Notebooks

Tom Van Vleck

I once read the diary of Shakespeare's doctor and son-in-law, John Hall. He discovered the cure for scurvy: a kind of grass called scurvy grass that had vitamin C in it. He discovered this by giving his patients all kinds of garbage to eat when they were sick, and keeping notes about what worked. Think of some past software projects. We might have had to eat some garbage, but do we have any notes of who tried what?

The most important tool a software engineer should start with is a notebook. Just describing what really did happen, which combinations you tested, why you made some decision: facts like these are often lost completely a few days or hours after they happen, and the cost of doing without them can be waste and failure.

Sometimes the most important reader of your notebook is you, a month or a year later. It's surprising how often we have to learn the same lesson again, because we forgot what we learned.

Hall named the disease after its cure. That is, before his work, people didn't even know where that disease stopped and another began. How things are named is arbitrary: many diseases are named after their symptoms; plants and animals are named after their discoverers, or what they eat, or how they look; and so on. The important part is that things we want to treat separately have different names. If the names have an underlying regularity that helps us deal with the things they name, or predict the existence of other things we should look at, then the names help us do our job.

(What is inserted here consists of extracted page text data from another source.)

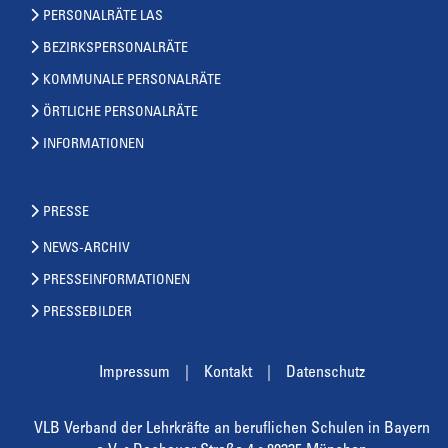
PERSONALRÄTE LAS
BEZIRKSPERSONALRÄTE
KOMMUNALE PERSONALRÄTE
ÖRTLICHE PERSONALRÄTE
INFORMATIONEN
PRESSE
NEWS-ARCHIV
PRESSEINFORMATIONEN
PRESSEBILDER
Impressum
Kontakt
Datenschutz
VLB Verband der Lehrkräfte an beruflichen Schulen in Bayern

For example, consider the names of errors in IBM OS/360. Modules produce error messages beginning with strings like IGG202I. People used to complain about this, and say, "Why not name it something like 'bad_token'?" Well, the advantage to the alphanumeric code is that it contains some more information; an experienced person can tell that the error code came from the PL/I compiler, and that it's one of many possible errors that compiler could have produced in other circumstances. On the other hand, given 'bad_token', you can't deduce any of this.

(There's a downside to using systematic names, and that's when we start treating the names as important, and spending whole meetings arguing about which name to label something with. This is waste motion for sure. An even bigger danger is "reasoning from the name to the properties of the thing named" (is there a rhetorical term for this?), the swiftest road to confusion I know.)